• Work task
From the line containing "Entry Processes" down to the line containing "Development" in the records below, reproduce every line exactly, ends included, and omit all others.

[[ Provided material, beginning ]]

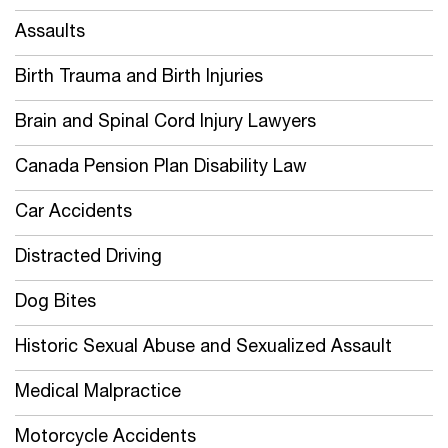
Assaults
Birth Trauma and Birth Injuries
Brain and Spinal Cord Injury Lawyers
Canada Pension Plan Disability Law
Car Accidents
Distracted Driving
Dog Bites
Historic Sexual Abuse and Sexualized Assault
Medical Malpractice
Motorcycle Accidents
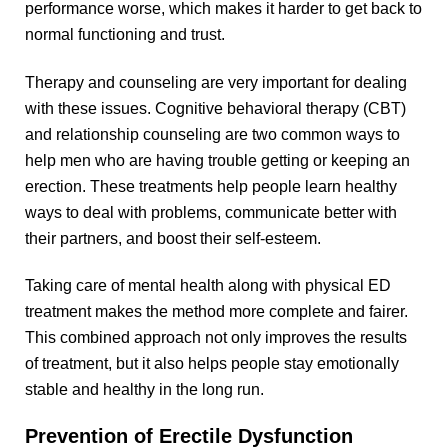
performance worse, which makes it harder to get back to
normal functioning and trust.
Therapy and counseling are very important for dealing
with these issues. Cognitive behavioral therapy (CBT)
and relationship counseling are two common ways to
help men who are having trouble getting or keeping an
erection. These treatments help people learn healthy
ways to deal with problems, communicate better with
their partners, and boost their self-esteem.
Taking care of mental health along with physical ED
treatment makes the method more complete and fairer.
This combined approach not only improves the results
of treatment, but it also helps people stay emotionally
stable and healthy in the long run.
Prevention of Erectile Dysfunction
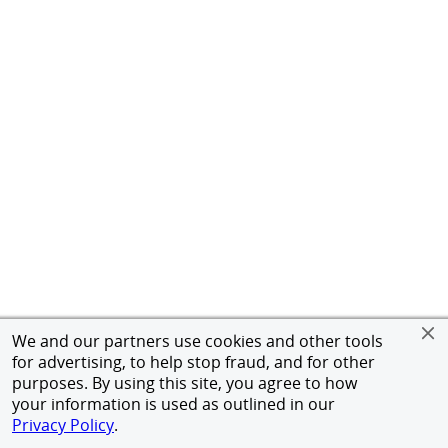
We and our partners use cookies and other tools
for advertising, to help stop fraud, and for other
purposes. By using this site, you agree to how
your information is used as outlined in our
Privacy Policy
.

[[ Provided material, end ]]
[[ Provided material, beginning ]]

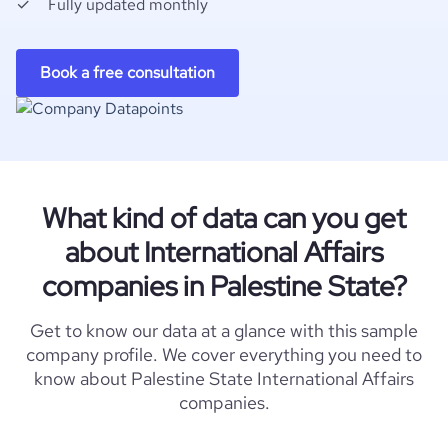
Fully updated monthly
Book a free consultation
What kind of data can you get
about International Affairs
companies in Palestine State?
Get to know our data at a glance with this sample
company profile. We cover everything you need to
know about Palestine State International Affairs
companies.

[[ Provided material, end ]]
[[ Provided material, beginning ]]

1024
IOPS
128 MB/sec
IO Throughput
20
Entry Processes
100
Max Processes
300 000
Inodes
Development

[[ Provided material, end ]]

• Task answer
Entry Processes
100
Max Processes
300 000
Inodes
Development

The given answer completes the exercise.